→ DATA UNDER STUDY

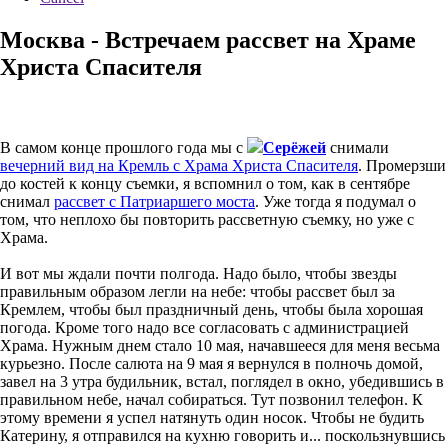
Москва - Встречаем рассвет на Храме
Христа Спасителя
В самом конце прошлого года мы с
Серёжей
снимали
вечерний вид на Кремль с Храма Христа Спасителя
. Промерзши
до костей к концу съемки, я вспомнил о том, как в сентябре
снимал
рассвет с Патриаршего моста
. Уже тогда я подумал о
том, что неплохо бы повторить рассветную съемку, но уже с
Храма.
И вот мы ждали почти полгода. Надо было, чтобы звезды
правильным образом легли на небе: чтобы рассвет был за
Кремлем, чтобы был праздничный день, чтобы была хорошая
погода. Кроме того надо все согласовать с администрацией
Храма. Нужным днем стало 10 мая, начавшееся для меня весьма
курьезно. После салюта на 9 мая я вернулся в полночь домой,
завел на 3 утра будильник, встал, поглядел в окно, убедившись в
правильном небе, начал собираться. Тут позвонил телефон. К
этому времени я успел натянуть один носок. Чтобы не будить
Катерину, я отправился на кухню говорить и... поскользнувшись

→ TASK ITEM
Report only how many lines of the listing hold the word "Христа".

→ COMPLETED TASK
2